Packaging and Distribution
The project includes a pyproject.toml
that declares the MCP server as a
standard Python package using the Hatchling build backend. All runtime
dependencies and optional development tools are listed there, which allows the
application to be installed or built in a consistent way.
Benefits
- Unified metadata and dependency management make the project installable via
pip
and buildable into wheel or source distributions. - Optional
dev
dependencies keep development tooling separate from runtime requirements.
Build and publish
You can now build distributable artifacts and publish them to an index such as PyPI:
python -m build # or: hatch build
Install the package in other environments:
pip install . # from the project root
# or, after publishing
pip install xmcp
These packages can be used in CI/CD pipelines, Docker images, or any other environment where the MCP server needs to be reused or integrated.

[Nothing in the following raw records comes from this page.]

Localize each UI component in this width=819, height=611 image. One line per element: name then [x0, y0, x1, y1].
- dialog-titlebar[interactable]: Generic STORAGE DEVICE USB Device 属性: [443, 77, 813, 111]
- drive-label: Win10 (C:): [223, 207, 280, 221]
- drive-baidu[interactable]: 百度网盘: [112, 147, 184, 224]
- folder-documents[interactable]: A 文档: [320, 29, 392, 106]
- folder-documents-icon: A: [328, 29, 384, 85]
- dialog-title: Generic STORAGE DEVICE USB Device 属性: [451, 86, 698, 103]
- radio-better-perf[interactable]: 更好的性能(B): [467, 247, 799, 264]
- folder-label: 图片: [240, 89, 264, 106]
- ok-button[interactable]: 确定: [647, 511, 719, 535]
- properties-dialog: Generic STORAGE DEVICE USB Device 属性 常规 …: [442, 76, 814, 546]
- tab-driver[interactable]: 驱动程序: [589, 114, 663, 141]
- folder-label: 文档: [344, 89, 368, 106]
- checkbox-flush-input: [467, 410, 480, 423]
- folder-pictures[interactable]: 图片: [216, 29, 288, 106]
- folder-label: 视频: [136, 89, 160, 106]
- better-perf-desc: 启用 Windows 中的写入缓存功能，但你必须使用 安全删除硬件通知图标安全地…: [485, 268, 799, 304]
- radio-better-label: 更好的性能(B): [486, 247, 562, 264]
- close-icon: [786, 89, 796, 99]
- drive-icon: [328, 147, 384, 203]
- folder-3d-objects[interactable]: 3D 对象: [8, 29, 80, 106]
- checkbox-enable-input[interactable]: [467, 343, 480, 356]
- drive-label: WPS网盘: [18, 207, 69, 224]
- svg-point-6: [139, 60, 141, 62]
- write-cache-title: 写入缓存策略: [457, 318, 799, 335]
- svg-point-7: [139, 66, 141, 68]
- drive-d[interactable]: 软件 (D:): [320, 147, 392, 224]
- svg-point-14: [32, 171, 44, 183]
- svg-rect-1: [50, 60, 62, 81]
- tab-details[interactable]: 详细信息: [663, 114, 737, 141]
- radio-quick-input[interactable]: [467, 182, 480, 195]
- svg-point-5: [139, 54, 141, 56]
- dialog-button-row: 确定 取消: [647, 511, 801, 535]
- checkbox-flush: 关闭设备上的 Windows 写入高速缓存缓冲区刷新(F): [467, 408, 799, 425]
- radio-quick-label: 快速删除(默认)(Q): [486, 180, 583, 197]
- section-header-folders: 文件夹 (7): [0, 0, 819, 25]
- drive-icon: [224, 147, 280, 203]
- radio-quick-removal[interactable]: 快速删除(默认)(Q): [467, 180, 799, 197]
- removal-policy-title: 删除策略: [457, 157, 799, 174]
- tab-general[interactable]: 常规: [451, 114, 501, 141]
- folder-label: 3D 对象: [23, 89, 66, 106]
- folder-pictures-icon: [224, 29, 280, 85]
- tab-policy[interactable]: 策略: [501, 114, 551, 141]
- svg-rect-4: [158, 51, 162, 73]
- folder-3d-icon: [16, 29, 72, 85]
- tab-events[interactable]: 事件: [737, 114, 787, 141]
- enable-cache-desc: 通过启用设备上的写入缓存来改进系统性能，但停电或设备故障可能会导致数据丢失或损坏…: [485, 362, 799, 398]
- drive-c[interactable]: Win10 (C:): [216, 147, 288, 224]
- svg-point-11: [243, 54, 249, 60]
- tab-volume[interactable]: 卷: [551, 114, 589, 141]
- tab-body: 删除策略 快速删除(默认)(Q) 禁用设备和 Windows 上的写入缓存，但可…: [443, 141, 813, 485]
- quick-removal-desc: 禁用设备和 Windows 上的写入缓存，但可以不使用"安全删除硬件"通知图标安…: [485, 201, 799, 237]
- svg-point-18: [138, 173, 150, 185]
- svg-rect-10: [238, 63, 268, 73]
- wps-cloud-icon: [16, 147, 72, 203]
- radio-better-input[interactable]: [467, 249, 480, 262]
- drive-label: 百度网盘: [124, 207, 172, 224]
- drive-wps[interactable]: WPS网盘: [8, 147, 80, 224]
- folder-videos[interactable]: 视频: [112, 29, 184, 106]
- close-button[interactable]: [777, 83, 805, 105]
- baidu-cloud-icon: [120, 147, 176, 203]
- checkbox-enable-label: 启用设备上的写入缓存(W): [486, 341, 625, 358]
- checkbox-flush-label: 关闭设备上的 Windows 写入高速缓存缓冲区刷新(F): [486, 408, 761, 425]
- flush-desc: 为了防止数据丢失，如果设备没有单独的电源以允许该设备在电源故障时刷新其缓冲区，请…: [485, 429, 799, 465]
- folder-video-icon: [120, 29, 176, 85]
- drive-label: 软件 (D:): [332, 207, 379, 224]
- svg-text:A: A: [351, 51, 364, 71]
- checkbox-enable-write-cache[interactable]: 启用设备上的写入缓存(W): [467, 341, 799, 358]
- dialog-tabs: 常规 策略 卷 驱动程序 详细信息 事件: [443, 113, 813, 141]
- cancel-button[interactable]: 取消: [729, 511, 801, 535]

Code Structure and Adding new APIs
Endpoints and tools are organized by domain under xmcp/
:
leaves/
feedback/
tickets/
attendance/
miscellaneous/
team_management/
To add a new API within a group:
- Define Pydantic models in the group's
models.py
describing the request and response bodies. - Add a client method in the group's
client.py
that calls the HRMS endpoint, accepts anauth_header
argument, and returns the typed models. - Create a route in the group's
router.py
that accepts the necessary parameters, requires theAuthorization
header, and calls the client method. - Document the endpoint in this README and add a corresponding test under
tests/
that patches the new client method. - Run
pytest
before committing to verify everything works.
Following this pattern allows the MCP server to expand as additional HRMS APIs are exposed.
Using from LangChain
The module xmcp.tools
exposes helpers to register the MCP endpoints as
tools. Framework-agnostic specifications can be adapted to LangChain,
LangGraph or any other agentic runtime. StructuredTool from LangChain is being
deprecated, but we still provide helpers for backward compatibility.
# Framework-agnostic definitions
from xmcp.tools import create_tool_specs
specs = create_tool_specs(
base_url="http://localhost:8000",
auth_header_getter=lambda: "Bearer <token>",
)
# Convert to LangChain StructuredTool instances (deprecated but supported)
from xmcp.tools import create_langchain_tools
tools = create_langchain_tools(
base_url="http://localhost:8000",
auth_header_getter=lambda: "Bearer <token>",
)
# tools now contains StructuredTool instances for all available endpoints
# (e.g. get_holidays, get_leaves, apply_leave, get_attendance, add_feedback, get_tickets, ...)
Each specification returns the JSON response from the corresponding MCP endpoint and can be supplied to any agent framework that supports structured tool calling.